The most rigorous and longest-running study of the power of prayer to date has just been published, according to the New York Times, and the results are earth-shattering: nothing happens.
Not so fast, says Bob Barth, the spiritual director of Silent Unity, the Missouri prayer ministry. "A person of faith would say that this study is interesting," he said, "but we've been praying a long time and we've seen prayer work, we know it works, and the research on prayer and spirituality is just getting started."

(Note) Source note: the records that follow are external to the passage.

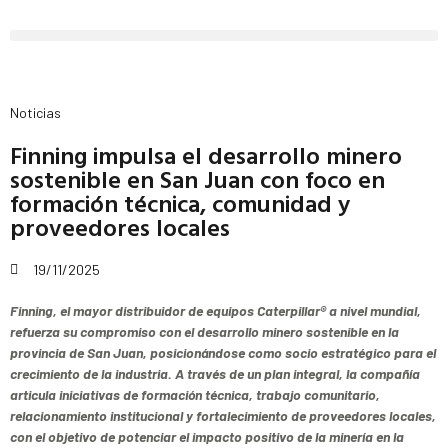
Noticias
Finning impulsa el desarrollo minero
sostenible en San Juan con foco en
formación técnica, comunidad y
proveedores locales
19/11/2025
Finning, el mayor distribuidor de equipos Caterpillar® a nivel mundial,
refuerza su compromiso con el desarrollo minero sostenible en la
provincia de San Juan, posicionándose como socio estratégico para el
crecimiento de la industria. A través de un plan integral, la compañía
articula iniciativas de formación técnica, trabajo comunitario,
relacionamiento institucional y fortalecimiento de proveedores locales,
con el objetivo de potenciar el impacto positivo de la minería en la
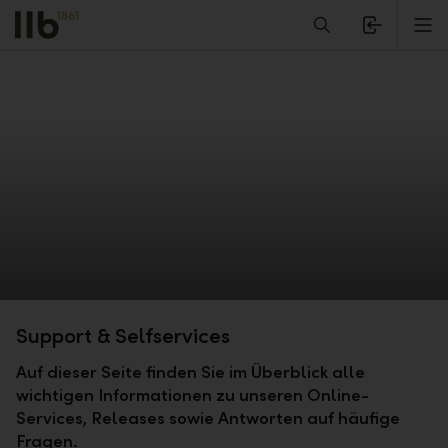
Alerts.Headline
M
Support & Selfservices
Auf dieser Seite finden Sie im Überblick alle
wichtigen Informationen zu unseren Online-
Services, Releases sowie Antworten auf häufige
Fragen.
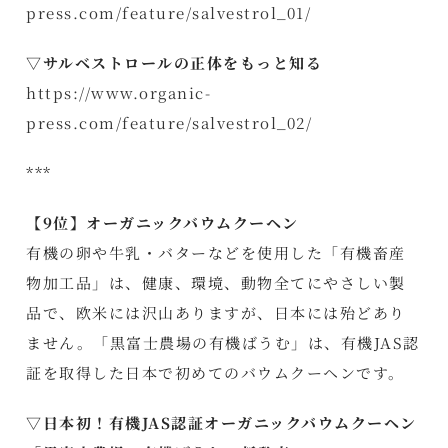
press.com/feature/salvestrol_01/
▽サルベストロールの正体をもっと知る
https://www.organic-
press.com/feature/salvestrol_02/
***
【9位】オーガニックバウムクーヘン
有機の卵や牛乳・バターなどを使用した「有機畜産
物加工品」は、健康、環境、動物全てにやさしい製
品で、欧米には沢山ありますが、日本には殆どあり
ません。「黒富士農場の有機ばうむ」は、有機JAS認
証を取得した日本で初めてのバウムクーヘンです。
▽日本初！有機JAS認証オーガニックバウムクーヘン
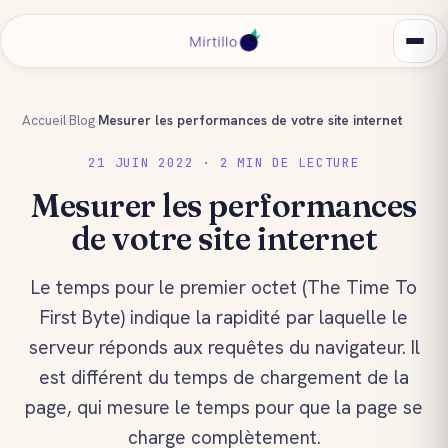
Accueil
›
Blog
›
Mesurer les performances de votre site internet
21 JUIN 2022 · 2 MIN DE LECTURE
Mesurer les performances
de votre site internet
Le temps pour le premier octet (The Time To
First Byte) indique la rapidité par laquelle le
serveur réponds aux requêtes du navigateur. Il
est différent du temps de chargement de la
page, qui mesure le temps pour que la page se
charge complètement.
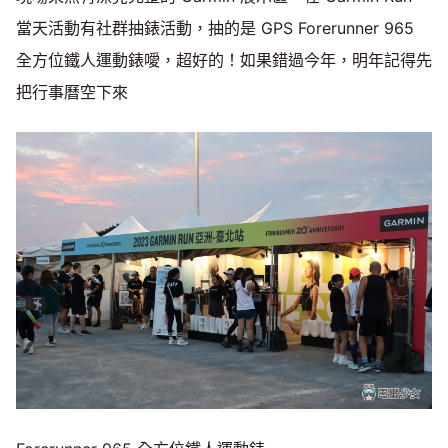
當天活動有社群抽錶活動，抽的是 GPS Forerunner 965
全方位鐵人運動錶噯，超好的！如果錯過今年，明年記得先
把行事曆空下來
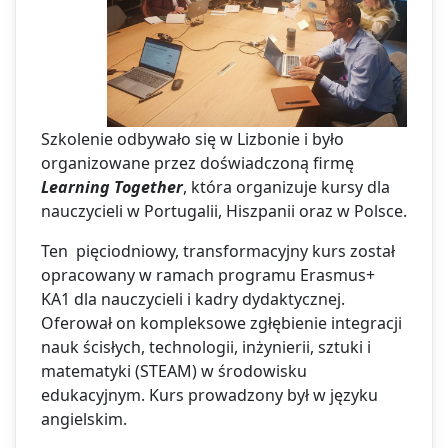
Szkolenie odbywało się w Lizbonie i było
organizowane przez doświadczoną firmę
Learning Together
, która organizuje kursy dla
nauczycieli w Portugalii, Hiszpanii oraz w Polsce.
Ten pięciodniowy, transformacyjny kurs został
opracowany w ramach programu Erasmus+
KA1 dla nauczycieli i kadry dydaktycznej.
Oferował on kompleksowe zgłębienie integracji
nauk ścisłych, technologii, inżynierii, sztuki i
matematyki (STEAM) w środowisku
edukacyjnym. Kurs prowadzony był w języku
angielskim.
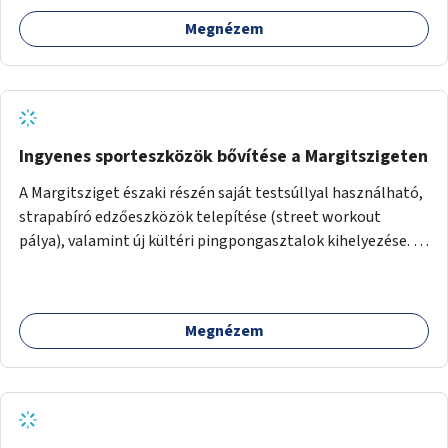
aszfaltos területek.
Megnézem
Ingyenes sporteszközök bővítése a Margitszigeten
A Margitsziget északi részén saját testsúllyal használható,
strapabíró edzőeszközök telepítése (street workout
pálya), valamint új kültéri pingpongasztalok kihelyezése. A
meglévő fitneszterület jelenleg alig felszerelt, így
kihasználatlan. A pingpongasztalok telepítésével egy
népszerű, ingyenes sportolási lehetőség válna elérhetővé a
Megnézem
sziget északi felén, ahol jelenleg egyetlen asztal sem
található.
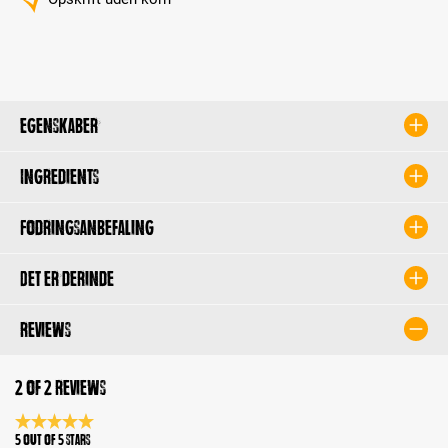
Egenskaber
Ingredients
Fodringsanbefaling
Det er derinde
Reviews
2 of 2 reviews
Average rating 5 of 5 Stars
5 out of 5 stars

Without staking out a personal position on what prayer can and cannot do (really! isn't it a question of whether there is or isn't an active God?), the problem with the scientific study of prayer isn't, as the NYT article says, "the unknown amount of prayer each person received from friends, families, and congregations around the world who pray daily for the sick and dying," but the human tendency to misunderstand probability -- to interpret infrequent but personally and socially signficant aberrations from the "norm" as signs of an active God. If I pray for someone with a one in ten chance of surviving a disease, and that person happens to survive, am I really seeing "prayer at work," or am I erroneously elevating to the status of divine intervention what is actually an "inevitability"? That is, if there are 100 people in the world suffering from a disease with 10% survivorship, aren't the odds good that around 10 people will survive, no matter what? It's a big world -- something unusual is bound to happen to someone. That's why someone always seems to win the lottery, no matter what the odds.
The one clear result from the study was that if you know you're being prayed for, you are more likely to suffer complications, "perhaps because of the expectations the prayers created." The researchers agreed that, if anything, "the role of awareness of prayer should be studied further."